I know for sure that patience calls at least 3 of the same functions in xdiff. My guess is that the pipeline is really similar. For example, creating the context used in recs_cmp()
, patience requires that we compact it. Implying that at least a significant part of the pipeline is similar.
Alright, I'll write it at the bottom of libdiff.c. I will need some new structs declared but they are only libdiff.c specific, so I won't declare them outside of it.
FYI, I'm compacting the functions I've already written and combining the structs. This will yield invasive changes. I'll refactor patience into these changes, so do what you're doing, but do let me know if patience requires substantially different infrastructure from Myers.
It assumes that the environment has already been prepared by xdl_prepare_env(), which I assume you are refactoring. Other than that I don't see anything that would cause big problems.
What is your new refactored version of the new xpparam_t ?
xpparam_t holds only a long whose bit pattern holds flags. I hold the flags in git_diffresults_conf.

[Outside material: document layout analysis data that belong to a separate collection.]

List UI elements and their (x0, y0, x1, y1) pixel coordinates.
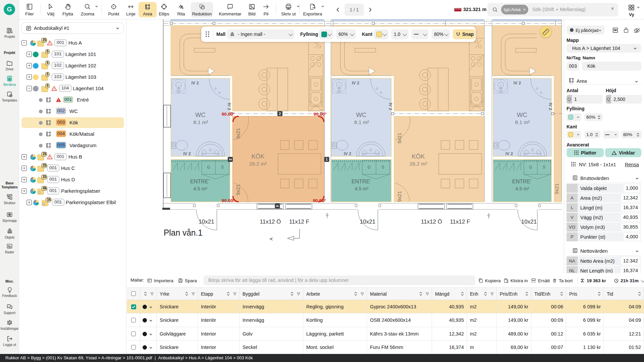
svg-text:28.2 m²: 28.2 m² (249, 161, 267, 167)
svg-text:IV 2: IV 2 (344, 152, 351, 156)
svg-text:8.1 m²: 8.1 m² (515, 119, 530, 125)
svg-text:S: S (381, 165, 384, 170)
svg-text:IV 2: IV 2 (548, 103, 553, 110)
svg-text:S: S (221, 165, 224, 170)
svg-text:10x21: 10x21 (199, 219, 214, 225)
svg-text:G: G (529, 165, 532, 170)
svg-text:9x21: 9x21 (554, 183, 559, 194)
svg-text:90.00°: 90.00° (222, 198, 235, 203)
svg-text:4: 4 (275, 205, 279, 207)
svg-text:WC: WC (356, 111, 367, 118)
svg-text:3: 3 (228, 159, 232, 161)
svg-text:4.5 m²: 4.5 m² (355, 186, 368, 191)
svg-text:S: S (543, 165, 545, 170)
svg-text:9x21: 9x21 (235, 128, 241, 139)
svg-text:IV 2: IV 2 (227, 103, 231, 110)
svg-text:90.00°: 90.00° (222, 112, 235, 117)
svg-text:KÖK: KÖK (412, 153, 425, 160)
svg-text:8.1 m²: 8.1 m² (194, 119, 208, 125)
svg-text:IV 2: IV 2 (183, 152, 191, 156)
svg-text:90.00°: 90.00° (313, 198, 326, 203)
svg-text:IV 2: IV 2 (191, 81, 199, 85)
svg-text:9x21: 9x21 (396, 191, 402, 202)
svg-text:9x21: 9x21 (396, 133, 402, 144)
svg-text:G: G (368, 165, 371, 170)
svg-text:IV 2: IV 2 (505, 152, 513, 156)
svg-text:90.00°: 90.00° (314, 112, 327, 117)
svg-text:8.1 m²: 8.1 m² (354, 119, 369, 125)
svg-text:9x21: 9x21 (235, 184, 241, 195)
svg-text:11x12 Ö: 11x12 Ö (260, 219, 281, 225)
svg-text:IV 2: IV 2 (514, 81, 521, 85)
svg-text:10x21: 10x21 (521, 219, 537, 225)
svg-text:ENTRE’: ENTRE’ (190, 179, 210, 184)
svg-text:IV 2: IV 2 (352, 81, 359, 85)
svg-text:ENTRE’: ENTRE’ (352, 179, 371, 184)
svg-text:4.5 m²: 4.5 m² (193, 186, 207, 191)
svg-text:G: G (207, 165, 210, 170)
svg-text:A: A (269, 237, 274, 240)
svg-text:28.2 m²: 28.2 m² (410, 161, 427, 167)
svg-text:ENTRE’: ENTRE’ (512, 179, 532, 184)
svg-text:4.5 m²: 4.5 m² (515, 186, 529, 191)
svg-text:KÖK: KÖK (251, 153, 265, 160)
svg-text:1: 1 (326, 157, 328, 161)
svg-text:IV 2: IV 2 (388, 103, 393, 110)
svg-text:WC: WC (195, 111, 206, 118)
svg-text:Plan vån.1: Plan vån.1 (164, 228, 203, 238)
svg-text:11x12 F: 11x12 F (289, 219, 309, 225)
svg-text:11x12 Ö: 11x12 Ö (421, 219, 442, 225)
svg-text:WC: WC (517, 111, 527, 118)
svg-text:2: 2 (279, 112, 281, 116)
svg-text:10x21: 10x21 (360, 219, 375, 225)
svg-text:11x12 F: 11x12 F (450, 219, 470, 225)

Note that currently this depends on them being initialized before calling the diff() function. This will eventually be resolved by helper methods that build the results_conf for users, especially for common-path functions like printing to stdout.
One of us needs to branch off if we're working in the same file, or every push gives us a recursive merge. So I've branched to dev-algo-core
. The caveat is, if you alter anything in my code, I need to know so that I don't build around something that's wrong. Also the methods that you see up there are very likely to change.
So.
Sounds like a good idea. I will actually branch to dev-algo-patience. We can use dev-diff-algo to merge our branches. Sound good?
Yes, that sounds great.
This is implemented and will be tested when the unit tests are completed.
How are the tests going, by the way?
@crakdmirror ^^
Weird, I wasn't getting the notifications! Gotta use those mentions I guess. I suppose you get notifications on anything you've commented on, been mentioned on, are assigned to, or on the initial creation of an issue.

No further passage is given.